How To Deal With Long-Term Guests

Have your tenant’s guests made themselves at home in your rental? We have a few things that landlords should keep in mind.

It starts out with a long weekend or a few overnights here and there. Then your renter’s friend or significant other starts spending more time at the property, changes their mailing address, moves in their personal items…what do you do?

First of all, make sure to include something about long-term guests in your lease.

Check with your local laws to see how many days it takes for a guest to turn into a tenant. In some states, an individual who occupies a property for 30 consecutive days has tenancy rights. Use local laws to determine when a guest will be considered a tenant.

If an additional tenant would violate occupancy rules and an additional person is not an option, then be sure to outline penalties for tenants who violate this rule.

If you suspect someone has moved in, look for clues

Chances are, you’ll have some warning that you have a prospective tenant on the horizon. If your current renter doesn’t come to you directly, watch for these tell-tale signs:

  • Extra cars
  • Additional people at the unit when you visit the property
  • Higher utilities
  • In addition, neighbors may clue you into changes, depending on how involved they are.

Chat with your current tenant

Before talking to your renter, know what your stance is going to be. Go over the terms of the lease regarding additional occupants. Ask questions about how long the guest is staying and discuss whether or not they’re planning on using your rental as their primary residence.

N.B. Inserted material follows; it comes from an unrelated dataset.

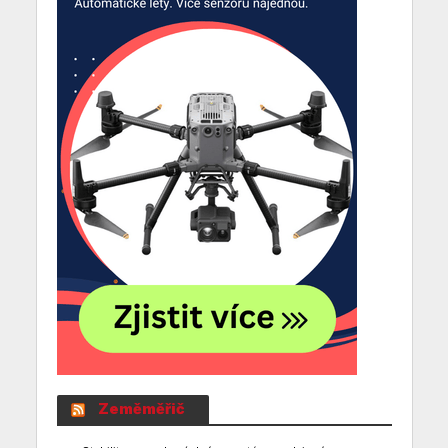
Zeměměřič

Let them know what expectations there are for anyone who occupies your property. If someone is living their long-term, they’ll need to contribute rent and go through the screening process.

Follow up

If a guest has turned into a tenant, then they will follow the same procedure as any other tenant when moving in. Have them fill out a tenant rental application and complete a credit report and criminal background check. Figure out an appropriate rent and cover all lease terms with them.

Be proactive about this situation so that you can make the most of it. Sure, it’s never a great situation if your renter lies to you about another person moving in. However, if you can take on another renter, then your rental will earn more income. Again, always check with local laws regarding tenancy.